Last week Adnan Hajj was the most-searched term on the Technorati website, which tracks what is being discussed in the blogosphere. And a rendering of his work was one of the most viewed videos on YouTube. Hajj, a Lebanese photographer based in the Middle East, has been charged, tried and convicted of improperly altering photographs he took for Reuters. The pictures ran on the Reuters news service on Saturday, August 5, and were discovered almost instantly by bloggers to have been manipulated. Reuters then announced on Sunday that it had fired the freelancer.
Many bloggers see an anti-Israel bias in Hajj’s manipulations, which made the damage from Israeli strikes into Beirut appear worse than the original pictures had. One intensified and replicated plumes of smoke from smoldering debris. In another, he changed an image of an Israeli plane to make it look as if it had dropped three flares instead of one.
Hajj’s activities have heightened the anxiety photo editors are already experiencing in the age of digital photography, when pictures can be so easily manipulated by computer. These advances, made broadly available to the public and professional photographers alike through Photoshop or similar software, may have made readers more skeptical of what they see in newspapers.
‘‘They doubt the media because they understand what digital photography is,’’ said Torry Bruno, the associate managing editor for photography at The Chicago Tribune. ‘‘Everyone who plays with that knows what can be done.’’

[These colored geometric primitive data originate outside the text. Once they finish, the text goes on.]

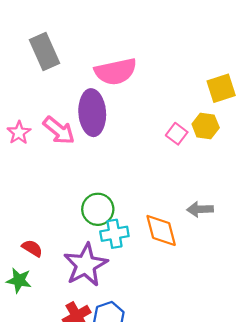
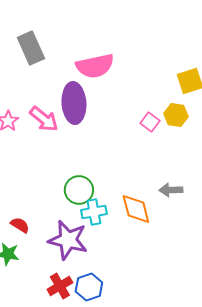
purple star: (86, 265) -> (68, 240), turned -30

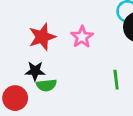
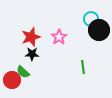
black star: (35, 71) -> (32, 54), moved
green semicircle: (46, 85) -> (23, 72), moved, turned 48

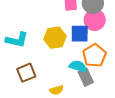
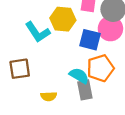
yellow hexagon: (55, 38) -> (63, 19), moved
cyan L-shape: (17, 40) -> (38, 32), moved, turned 30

But even as technology makes it easier to manipulate photographs, the blogosphere is making it easier to catch the manipulators. The first inkling of a problem in this case came in the form of a tip that Saturday morning to Charles Johnson, who runs a website called Little Green Footballs. It is not clear where the tipster first saw the photos, but they were available on the Internet. Johnson, who has a background in graphic design, said that as soon as he saw the pictures, he could tell they were fake. He posted the news on his website on Saturday at 3:41 p.m. California time or early Sunday morning in Beirut.
The post was spotted by a Reuters photographer in Canada, who quickly notified the editors on duty, and they began an investigation. Paul Holmes, a senior Reuters editor who is also responsible for the agency’s standards and ethics, said the agency dealt with the matter within 18 hours. ‘‘By 10 on Sunday morning, we had killed the doctored photo and suspended the photographer,’’ he said.
Hajj told Reuters he merely tried to remove a speck of dust and fix the lighting in the photos, Holmes said.
Other news outlets have also tightened their procedures after learning the hard way about the heightened risk of photo manipulation. Last month, The Charlotte Observer fired a photographer who enhanced the colour of the sky in a local photo to make it more dramatic. The Los Angeles Times fired a photographer in 2003 after he altered an Iraq photo that it ran on the front page. Santiago Lyon, director of photography for The Associated Press, said his agency fired a photographer ‘‘in the last year’’ for changing a picture; he gave no further details. (KATHARINE Q. SEELYE and JULIE BOSMAN)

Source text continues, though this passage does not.